Exercise description
What is wanted is the line holding "Corruption Act, as" and every later line through the end of the entries, set down exactly.

Given information
------
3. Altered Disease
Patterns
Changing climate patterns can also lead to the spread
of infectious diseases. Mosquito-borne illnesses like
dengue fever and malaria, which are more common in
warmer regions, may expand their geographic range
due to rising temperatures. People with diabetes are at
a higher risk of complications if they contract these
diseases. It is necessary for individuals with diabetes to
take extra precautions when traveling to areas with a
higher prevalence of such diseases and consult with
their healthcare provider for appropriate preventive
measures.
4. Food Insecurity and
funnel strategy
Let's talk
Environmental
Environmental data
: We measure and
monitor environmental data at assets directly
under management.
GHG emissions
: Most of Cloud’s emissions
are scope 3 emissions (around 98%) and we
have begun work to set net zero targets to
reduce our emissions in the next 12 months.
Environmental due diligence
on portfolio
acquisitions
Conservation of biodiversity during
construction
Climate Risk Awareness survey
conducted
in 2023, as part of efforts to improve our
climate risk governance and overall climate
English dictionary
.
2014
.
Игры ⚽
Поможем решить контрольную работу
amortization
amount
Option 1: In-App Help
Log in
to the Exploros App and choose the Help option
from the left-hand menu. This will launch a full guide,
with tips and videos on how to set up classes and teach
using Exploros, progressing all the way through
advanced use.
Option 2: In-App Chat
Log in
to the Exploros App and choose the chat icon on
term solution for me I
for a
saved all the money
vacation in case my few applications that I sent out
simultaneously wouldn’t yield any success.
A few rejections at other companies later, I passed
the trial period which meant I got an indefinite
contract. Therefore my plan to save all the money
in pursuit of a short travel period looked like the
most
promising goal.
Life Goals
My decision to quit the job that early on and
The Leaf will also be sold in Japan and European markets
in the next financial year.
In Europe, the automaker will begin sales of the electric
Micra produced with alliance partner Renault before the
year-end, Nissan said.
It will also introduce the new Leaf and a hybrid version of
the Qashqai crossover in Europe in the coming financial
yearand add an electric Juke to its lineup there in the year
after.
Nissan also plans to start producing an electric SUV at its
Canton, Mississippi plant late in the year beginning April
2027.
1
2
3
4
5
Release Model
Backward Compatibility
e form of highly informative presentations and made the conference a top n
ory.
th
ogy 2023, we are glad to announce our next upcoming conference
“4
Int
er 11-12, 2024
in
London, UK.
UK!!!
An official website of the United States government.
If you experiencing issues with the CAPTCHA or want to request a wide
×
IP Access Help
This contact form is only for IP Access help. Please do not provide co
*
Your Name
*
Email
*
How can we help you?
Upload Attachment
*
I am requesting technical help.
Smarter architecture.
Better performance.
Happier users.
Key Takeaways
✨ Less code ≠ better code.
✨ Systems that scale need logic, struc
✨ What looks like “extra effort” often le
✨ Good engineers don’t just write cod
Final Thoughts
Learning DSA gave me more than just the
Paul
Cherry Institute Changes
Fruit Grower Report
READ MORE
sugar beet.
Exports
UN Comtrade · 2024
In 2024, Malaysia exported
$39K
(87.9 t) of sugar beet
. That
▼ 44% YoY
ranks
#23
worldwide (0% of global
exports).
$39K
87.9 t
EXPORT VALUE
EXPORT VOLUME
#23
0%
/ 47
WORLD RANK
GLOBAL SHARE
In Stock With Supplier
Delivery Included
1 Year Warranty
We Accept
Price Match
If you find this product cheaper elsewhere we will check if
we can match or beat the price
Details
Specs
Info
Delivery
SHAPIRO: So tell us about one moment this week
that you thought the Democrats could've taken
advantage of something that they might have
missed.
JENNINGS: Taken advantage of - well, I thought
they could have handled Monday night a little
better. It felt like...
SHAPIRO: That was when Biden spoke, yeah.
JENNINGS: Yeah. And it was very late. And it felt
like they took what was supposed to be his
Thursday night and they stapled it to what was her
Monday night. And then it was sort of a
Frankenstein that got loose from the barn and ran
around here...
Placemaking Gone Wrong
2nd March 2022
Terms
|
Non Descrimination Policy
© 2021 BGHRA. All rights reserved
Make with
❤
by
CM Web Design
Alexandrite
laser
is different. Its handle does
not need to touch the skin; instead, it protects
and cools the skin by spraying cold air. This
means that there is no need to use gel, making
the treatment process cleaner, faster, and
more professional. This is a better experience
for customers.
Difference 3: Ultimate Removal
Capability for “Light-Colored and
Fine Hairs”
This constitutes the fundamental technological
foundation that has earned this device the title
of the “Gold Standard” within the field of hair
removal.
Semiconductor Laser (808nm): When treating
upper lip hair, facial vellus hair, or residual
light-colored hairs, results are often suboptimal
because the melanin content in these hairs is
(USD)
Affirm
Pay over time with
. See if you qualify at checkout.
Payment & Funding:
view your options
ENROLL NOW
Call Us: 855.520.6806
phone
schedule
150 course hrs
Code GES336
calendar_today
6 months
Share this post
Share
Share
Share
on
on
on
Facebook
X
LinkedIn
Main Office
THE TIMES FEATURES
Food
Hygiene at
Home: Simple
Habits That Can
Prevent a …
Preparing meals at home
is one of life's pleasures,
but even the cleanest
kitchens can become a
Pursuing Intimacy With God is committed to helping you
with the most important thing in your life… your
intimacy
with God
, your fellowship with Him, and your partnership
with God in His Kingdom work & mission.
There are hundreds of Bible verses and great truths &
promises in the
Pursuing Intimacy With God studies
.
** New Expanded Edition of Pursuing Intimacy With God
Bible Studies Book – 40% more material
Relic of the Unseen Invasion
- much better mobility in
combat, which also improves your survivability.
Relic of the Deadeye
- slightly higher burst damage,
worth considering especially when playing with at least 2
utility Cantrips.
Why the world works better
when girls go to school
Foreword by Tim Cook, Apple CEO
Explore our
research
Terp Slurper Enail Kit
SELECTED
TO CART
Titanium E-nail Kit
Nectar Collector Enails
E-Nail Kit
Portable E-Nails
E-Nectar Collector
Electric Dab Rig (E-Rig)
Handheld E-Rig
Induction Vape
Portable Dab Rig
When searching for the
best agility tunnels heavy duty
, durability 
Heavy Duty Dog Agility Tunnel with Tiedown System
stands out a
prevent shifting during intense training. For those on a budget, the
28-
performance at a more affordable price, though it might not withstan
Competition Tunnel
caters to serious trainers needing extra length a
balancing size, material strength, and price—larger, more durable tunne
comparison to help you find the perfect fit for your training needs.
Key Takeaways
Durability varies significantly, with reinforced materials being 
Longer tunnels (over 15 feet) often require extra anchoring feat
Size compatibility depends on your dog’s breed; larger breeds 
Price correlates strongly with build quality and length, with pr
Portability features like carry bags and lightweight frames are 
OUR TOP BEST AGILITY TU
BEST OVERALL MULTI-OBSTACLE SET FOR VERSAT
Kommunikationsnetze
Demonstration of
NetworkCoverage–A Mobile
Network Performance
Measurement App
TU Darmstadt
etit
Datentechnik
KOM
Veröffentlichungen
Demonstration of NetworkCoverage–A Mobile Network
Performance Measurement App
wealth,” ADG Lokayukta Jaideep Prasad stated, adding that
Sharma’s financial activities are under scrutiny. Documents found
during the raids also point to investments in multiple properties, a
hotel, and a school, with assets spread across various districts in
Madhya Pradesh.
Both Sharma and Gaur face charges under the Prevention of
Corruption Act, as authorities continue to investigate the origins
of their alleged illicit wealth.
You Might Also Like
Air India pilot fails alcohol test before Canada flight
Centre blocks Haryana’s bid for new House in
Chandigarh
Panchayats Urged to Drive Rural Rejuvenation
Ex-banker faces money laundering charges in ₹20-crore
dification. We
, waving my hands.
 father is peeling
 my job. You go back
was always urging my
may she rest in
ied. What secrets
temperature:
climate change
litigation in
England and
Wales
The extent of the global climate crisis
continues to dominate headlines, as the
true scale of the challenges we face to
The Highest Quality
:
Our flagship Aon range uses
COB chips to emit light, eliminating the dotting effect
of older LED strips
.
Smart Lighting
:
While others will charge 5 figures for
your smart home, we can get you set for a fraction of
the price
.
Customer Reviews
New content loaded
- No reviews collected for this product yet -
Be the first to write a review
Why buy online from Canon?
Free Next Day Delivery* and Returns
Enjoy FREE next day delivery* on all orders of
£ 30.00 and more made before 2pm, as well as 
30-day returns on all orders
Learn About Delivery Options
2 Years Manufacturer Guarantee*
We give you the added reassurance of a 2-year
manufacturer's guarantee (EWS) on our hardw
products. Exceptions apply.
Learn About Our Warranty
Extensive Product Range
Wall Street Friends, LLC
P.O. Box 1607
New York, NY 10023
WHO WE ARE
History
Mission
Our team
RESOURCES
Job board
------
The answer
Corruption Act, as authorities continue to investigate the origins
of their alleged illicit wealth.
You Might Also Like
Air India pilot fails alcohol test before Canada flight
Centre blocks Haryana’s bid for new House in
Chandigarh
Panchayats Urged to Drive Rural Rejuvenation
Ex-banker faces money laundering charges in ₹20-crore
dification. We
, waving my hands.
 father is peeling
 my job. You go back
was always urging my
may she rest in
ied. What secrets
temperature:
climate change
litigation in
England and
Wales
The extent of the global climate crisis
continues to dominate headlines, as the
true scale of the challenges we face to
The Highest Quality
:
Our flagship Aon range uses
COB chips to emit light, eliminating the dotting effect
of older LED strips
.
Smart Lighting
:
While others will charge 5 figures for
your smart home, we can get you set for a fraction of
the price
.
Customer Reviews
New content loaded
- No reviews collected for this product yet -
Be the first to write a review
Why buy online from Canon?
Free Next Day Delivery* and Returns
Enjoy FREE next day delivery* on all orders of
£ 30.00 and more made before 2pm, as well as 
30-day returns on all orders
Learn About Delivery Options
2 Years Manufacturer Guarantee*
We give you the added reassurance of a 2-year
manufacturer's guarantee (EWS) on our hardw
products. Exceptions apply.
Learn About Our Warranty
Extensive Product Range
Wall Street Friends, LLC
P.O. Box 1607
New York, NY 10023
WHO WE ARE
History
Mission
Our team
RESOURCES
Job board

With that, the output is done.